- _Listed entries_
Content starts

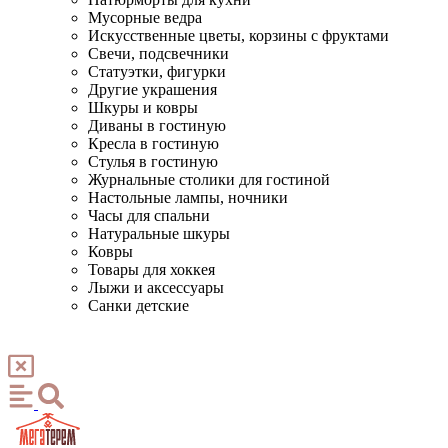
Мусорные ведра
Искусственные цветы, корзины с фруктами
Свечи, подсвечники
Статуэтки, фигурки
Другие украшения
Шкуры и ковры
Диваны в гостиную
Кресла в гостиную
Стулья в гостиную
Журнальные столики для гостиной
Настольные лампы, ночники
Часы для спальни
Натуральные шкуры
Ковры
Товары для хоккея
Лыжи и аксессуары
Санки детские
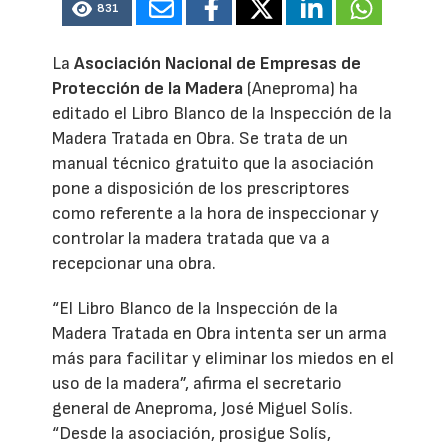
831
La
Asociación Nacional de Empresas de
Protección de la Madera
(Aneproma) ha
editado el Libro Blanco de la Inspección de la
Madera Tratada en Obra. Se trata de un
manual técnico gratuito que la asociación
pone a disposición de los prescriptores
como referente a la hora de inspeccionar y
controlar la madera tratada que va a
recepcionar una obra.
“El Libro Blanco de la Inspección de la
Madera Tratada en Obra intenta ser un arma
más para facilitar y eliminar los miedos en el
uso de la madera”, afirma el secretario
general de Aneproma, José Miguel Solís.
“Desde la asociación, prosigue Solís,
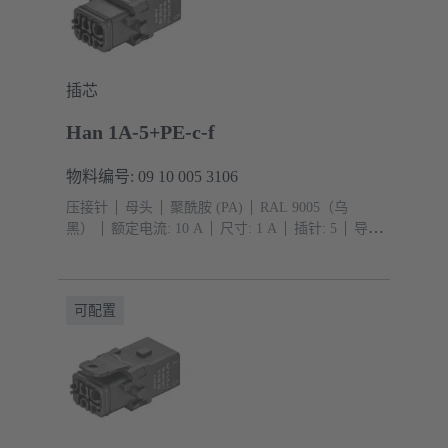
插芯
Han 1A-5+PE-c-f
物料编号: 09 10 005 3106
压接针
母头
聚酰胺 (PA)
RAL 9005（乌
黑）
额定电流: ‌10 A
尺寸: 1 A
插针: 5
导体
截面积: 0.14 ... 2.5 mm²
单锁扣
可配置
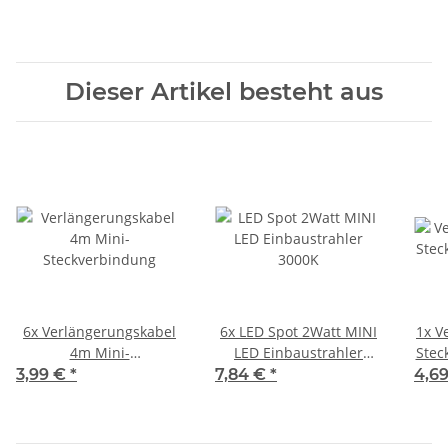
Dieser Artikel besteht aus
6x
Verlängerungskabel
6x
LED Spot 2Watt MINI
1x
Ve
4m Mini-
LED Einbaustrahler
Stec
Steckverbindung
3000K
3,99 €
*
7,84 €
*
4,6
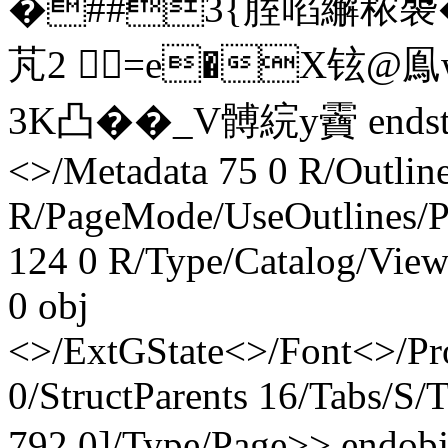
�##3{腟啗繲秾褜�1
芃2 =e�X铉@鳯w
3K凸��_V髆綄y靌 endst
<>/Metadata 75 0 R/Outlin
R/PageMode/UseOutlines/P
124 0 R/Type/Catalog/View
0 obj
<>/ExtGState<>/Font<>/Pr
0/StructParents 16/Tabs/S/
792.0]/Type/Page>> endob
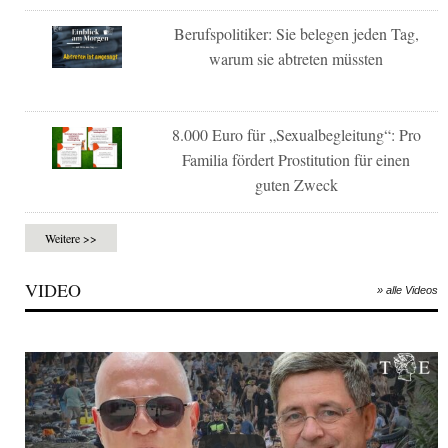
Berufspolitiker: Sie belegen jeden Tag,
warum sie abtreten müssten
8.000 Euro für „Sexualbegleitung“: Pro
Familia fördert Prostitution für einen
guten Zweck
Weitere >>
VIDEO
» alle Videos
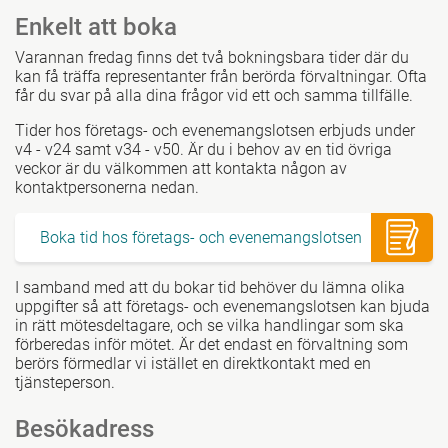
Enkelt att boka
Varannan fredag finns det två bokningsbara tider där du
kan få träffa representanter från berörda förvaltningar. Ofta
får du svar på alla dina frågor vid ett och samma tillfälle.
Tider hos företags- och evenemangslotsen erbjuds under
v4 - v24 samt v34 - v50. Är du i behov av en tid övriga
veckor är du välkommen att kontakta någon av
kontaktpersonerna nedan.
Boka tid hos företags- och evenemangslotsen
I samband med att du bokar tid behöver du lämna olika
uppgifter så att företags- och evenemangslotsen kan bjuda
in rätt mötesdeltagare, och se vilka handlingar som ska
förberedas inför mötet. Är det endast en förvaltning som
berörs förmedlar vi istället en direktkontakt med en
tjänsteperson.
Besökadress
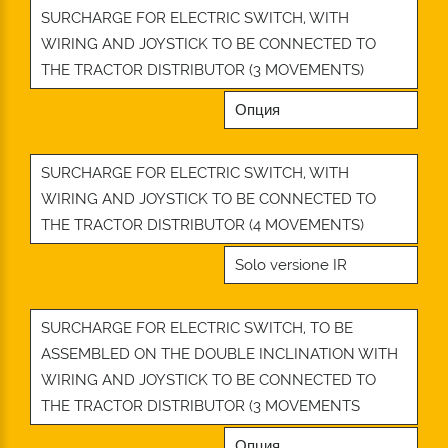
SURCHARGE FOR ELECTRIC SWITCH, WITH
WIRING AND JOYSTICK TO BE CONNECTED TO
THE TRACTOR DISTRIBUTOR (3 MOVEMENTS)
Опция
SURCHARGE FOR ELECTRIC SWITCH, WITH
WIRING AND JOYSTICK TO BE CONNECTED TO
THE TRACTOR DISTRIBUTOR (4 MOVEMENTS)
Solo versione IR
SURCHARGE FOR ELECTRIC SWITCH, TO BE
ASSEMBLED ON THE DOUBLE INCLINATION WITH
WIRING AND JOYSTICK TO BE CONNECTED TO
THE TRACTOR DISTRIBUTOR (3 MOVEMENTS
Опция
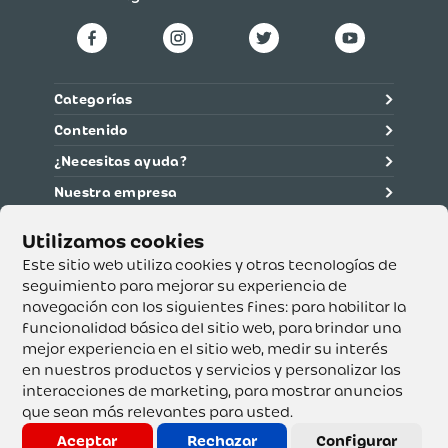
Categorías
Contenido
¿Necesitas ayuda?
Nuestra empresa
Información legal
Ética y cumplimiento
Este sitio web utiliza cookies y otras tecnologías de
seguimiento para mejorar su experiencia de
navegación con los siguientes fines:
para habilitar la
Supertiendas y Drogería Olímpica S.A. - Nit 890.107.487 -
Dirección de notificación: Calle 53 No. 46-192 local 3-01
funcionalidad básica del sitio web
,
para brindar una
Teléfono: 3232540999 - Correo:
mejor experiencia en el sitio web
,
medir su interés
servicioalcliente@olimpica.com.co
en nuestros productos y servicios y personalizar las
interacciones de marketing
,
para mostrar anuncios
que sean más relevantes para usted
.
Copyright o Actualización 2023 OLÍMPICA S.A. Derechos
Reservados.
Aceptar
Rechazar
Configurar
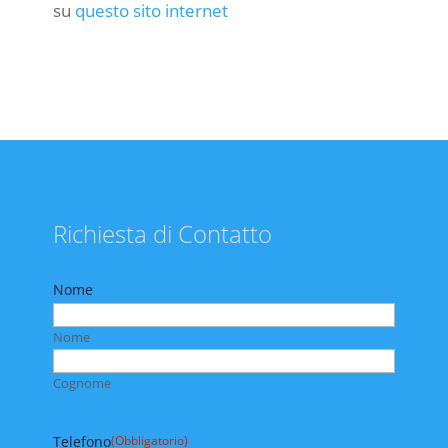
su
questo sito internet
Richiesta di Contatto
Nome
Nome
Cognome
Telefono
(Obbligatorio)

Content ends
Content starts

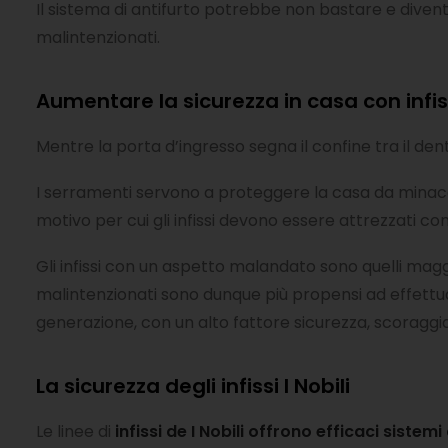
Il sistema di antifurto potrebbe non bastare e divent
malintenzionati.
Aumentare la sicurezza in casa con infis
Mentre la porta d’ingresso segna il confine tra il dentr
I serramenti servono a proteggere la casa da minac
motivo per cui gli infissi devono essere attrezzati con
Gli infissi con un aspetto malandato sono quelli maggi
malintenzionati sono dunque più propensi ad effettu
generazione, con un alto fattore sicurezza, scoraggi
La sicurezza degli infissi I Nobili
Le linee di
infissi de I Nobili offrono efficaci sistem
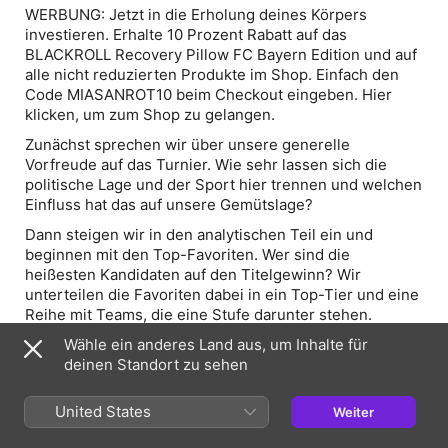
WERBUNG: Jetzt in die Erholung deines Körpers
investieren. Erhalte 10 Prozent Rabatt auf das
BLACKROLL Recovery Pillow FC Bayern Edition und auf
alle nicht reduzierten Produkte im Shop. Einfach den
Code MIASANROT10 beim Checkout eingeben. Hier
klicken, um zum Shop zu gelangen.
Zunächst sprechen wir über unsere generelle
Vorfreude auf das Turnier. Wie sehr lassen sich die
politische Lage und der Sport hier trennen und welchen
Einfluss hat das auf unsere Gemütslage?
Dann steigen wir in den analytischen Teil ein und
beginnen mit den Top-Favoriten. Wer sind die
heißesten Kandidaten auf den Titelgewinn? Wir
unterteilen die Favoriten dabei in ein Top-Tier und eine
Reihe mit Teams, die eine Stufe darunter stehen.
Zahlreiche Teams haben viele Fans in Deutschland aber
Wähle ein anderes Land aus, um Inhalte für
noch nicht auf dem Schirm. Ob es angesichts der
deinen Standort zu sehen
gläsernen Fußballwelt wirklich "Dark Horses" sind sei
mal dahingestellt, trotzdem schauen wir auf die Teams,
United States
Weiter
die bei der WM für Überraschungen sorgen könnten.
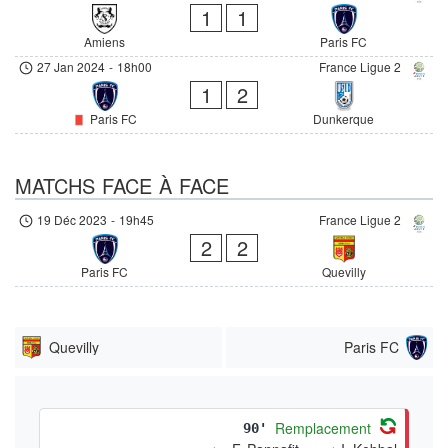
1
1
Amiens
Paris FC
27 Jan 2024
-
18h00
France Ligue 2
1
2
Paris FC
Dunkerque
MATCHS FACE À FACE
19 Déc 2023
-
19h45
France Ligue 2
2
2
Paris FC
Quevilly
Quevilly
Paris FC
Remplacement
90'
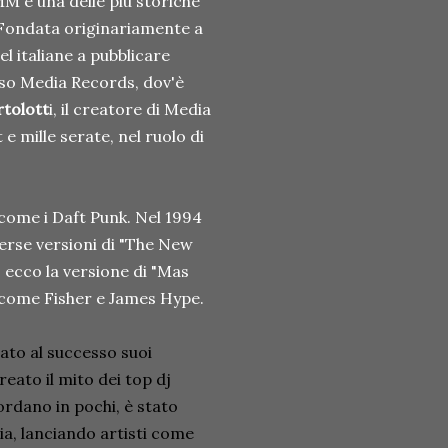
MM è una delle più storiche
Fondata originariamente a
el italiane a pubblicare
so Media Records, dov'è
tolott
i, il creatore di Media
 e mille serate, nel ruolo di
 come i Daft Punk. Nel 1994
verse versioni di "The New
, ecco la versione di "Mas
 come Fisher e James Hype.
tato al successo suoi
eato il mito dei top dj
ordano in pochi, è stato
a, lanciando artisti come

Content ends
Content starts

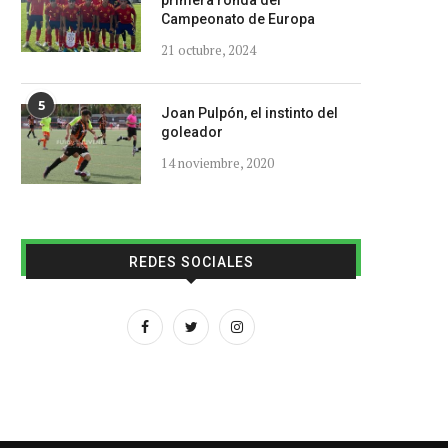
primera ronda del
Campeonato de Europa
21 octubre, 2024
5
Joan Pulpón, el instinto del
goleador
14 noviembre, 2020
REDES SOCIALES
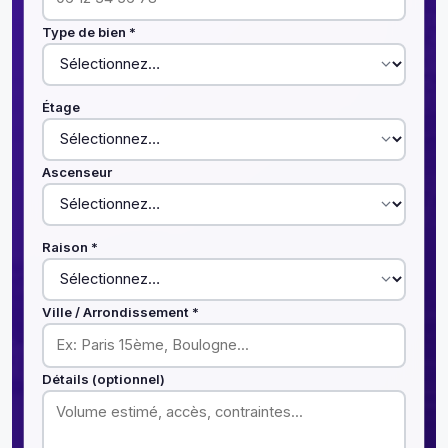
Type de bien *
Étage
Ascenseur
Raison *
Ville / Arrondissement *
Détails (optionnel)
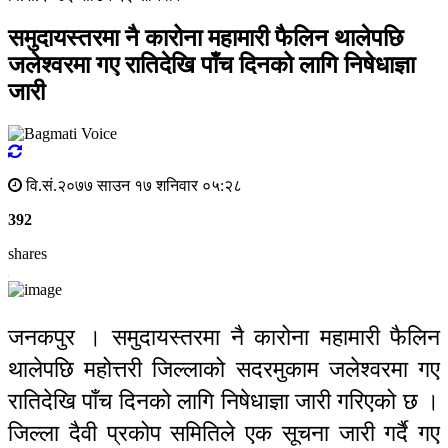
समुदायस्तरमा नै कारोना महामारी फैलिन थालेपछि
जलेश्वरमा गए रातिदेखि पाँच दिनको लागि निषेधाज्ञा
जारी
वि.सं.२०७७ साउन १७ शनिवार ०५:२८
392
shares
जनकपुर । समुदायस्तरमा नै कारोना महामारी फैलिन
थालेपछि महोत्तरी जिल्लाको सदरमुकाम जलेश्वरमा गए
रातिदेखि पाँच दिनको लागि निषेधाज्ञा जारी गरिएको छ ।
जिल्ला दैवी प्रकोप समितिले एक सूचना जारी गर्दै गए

Content ends

- _Exercise goal_
Leaving out all pictures, set down exactly the lines of the material above, from the line with "Мусорные ведра" to the line with "Madera Tratada en Obra. Se trata de un" inclusive, and no others.

- _Reply_
Мусорные ведра
Искусственные цветы, корзины с фруктами
Свечи, подсвечники
Статуэтки, фигурки
Другие украшения
Шкуры и ковры
Диваны в гостиную
Кресла в гостиную
Стулья в гостиную
Журнальные столики для гостиной
Настольные лампы, ночники
Часы для спальни
Натуральные шкуры
Ковры
Товары для хоккея
Лыжи и аксессуары
Санки детские
831
La
Asociación Nacional de Empresas de
Protección de la Madera
(Aneproma) ha
editado el Libro Blanco de la Inspección de la
Madera Tratada en Obra. Se trata de un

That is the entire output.